ALIANMISAR se fortalece
La Alianza Nacional de Organizaciones de Mujeres Indígenas por la Salud Reproductiva (ALIANMISAR) que inició en el 2006 con diez organizaciones, entre ellas,   Asociación Renacimiento, Rxiin Tnamet, Asociación Pop Jay, Tzununija, Asociación Frente de Salud Infantil y Reproductiva de Guatemala y Majawil Q’ij, ahora se conforma por 94 organizaciones a nivel nacional. Este es un mecanismo de las mujeres indígenas  que se ha fortalecido para la vigilancia ciudadana, la abogacía y el diálogo político a favor de la equidad y el derecho a la salud reproductiva.
Las integrantes de ALIANMISAR llevan a cabo un ejercicio democrático de representación que les permite ejercer vigilancia sobre la gestión pública, respecto a las autoridades, administrativas, políticas, judiciales, electorales, legislativas y órganos de control, así como de las entidades públicas o privadas, organizaciones no gubernamentales que administren fondos públicos y que operen en el país, encargadas de la ejecución de una política, programa, proyecto, contrato o de la prestación de un servicio público relacionado con la salud reproductiva.

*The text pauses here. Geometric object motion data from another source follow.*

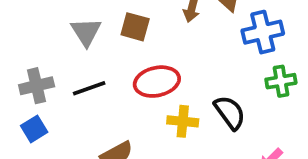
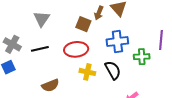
brown square: (135, 27) -> (83, 24), moved
blue cross: (263, 32) -> (117, 41), moved
gray cross: (37, 86) -> (12, 44), turned 36

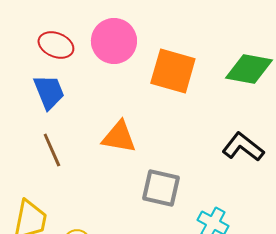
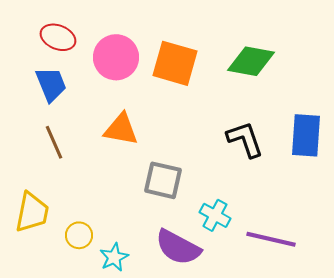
pink circle: (114, 41) -> (116, 57), moved
black L-shape: (243, 147) -> (245, 139), turned 33

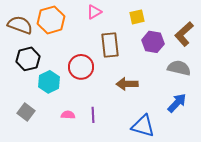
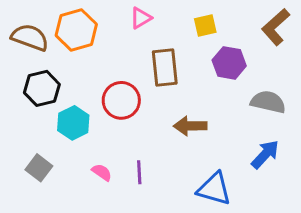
brown L-shape: (184, 34) -> (276, 27), moved
pink semicircle: (68, 115) -> (102, 172), turned 32

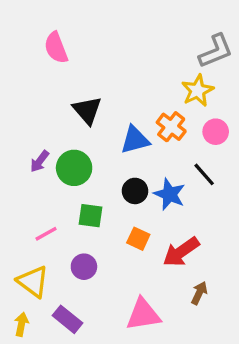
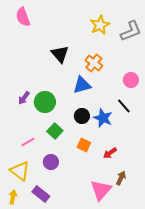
pink semicircle: (56, 48) -> (23, 17), moved
yellow star: (198, 91) -> (100, 25), moved
black triangle: (87, 110) -> (60, 54), moved
orange cross: (171, 127) -> (94, 63), moved
green square: (91, 216) -> (55, 131), turned 35
red arrow: (181, 252) -> (110, 153), size x0.6
pink triangle: (143, 314) -> (101, 190), moved, turned -40

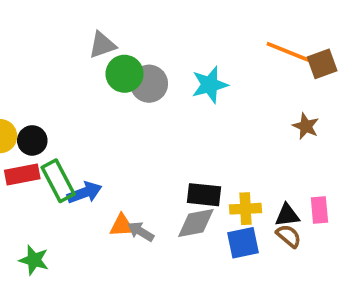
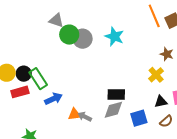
gray triangle: (102, 45) -> (56, 20), turned 42
orange line: (288, 52) -> (154, 16), turned 50
cyan star: (210, 85) -> (114, 37), turned -30
green rectangle: (58, 181) -> (38, 79), moved
yellow cross: (246, 209) -> (156, 75), moved, turned -35
brown semicircle: (289, 236) -> (166, 121), moved, turned 104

La observancia que realizan se refiere a la gestión administrativa, la correcta aplicación de los recursos, la forma como éstos se asignen, el buen manejo, vigilan calidad (como la pertinencia cultural de los servicios), oportunidad y efectividad o la contratación. La vigilancia es preventiva y posterior. En varias ocasiones realizan recomendaciones escritas y oportunas para mejorar la eficiencia y calidad de los servicios de salud, así como la actuación de los funcionarios. Buscan el cambio de políticas, la transformación del trato, la calidad de los servicios y el aumento de los recursos que reciben para garantizar su derecho a la Salud Reproductiva.
Por otro lado, cabe resaltar la importancia de la participación ciudadana para la solución de problemas y el reconocimiento que dan organismos internacionales a esta participación. En 2001 la sesión especial de la Asamblea General de la OEA aprobó la Carta Democrática Interamericana como mecanismo para fortalecer las instituciones democráticas. Refiere que la participación ciudadana en las decisiones relativas a su propio desarrollo es un derecho y una responsabilidad. En varias declaraciones llevadas a cabo en las "Cumbres de las Américas" los Estados se han comprometido con la participación ciudadana en la toma de decisiones. En la Quinta Cumbre, realizada en Puerto España Trinidad y Tobago en 2009, se acordó continuar fortaleciendo la participación ciudadana, de las comunidades y la sociedad civil en el diseño y ejecución de políticas y programas de desarrollo, proporcionando asistencia técnica y económica.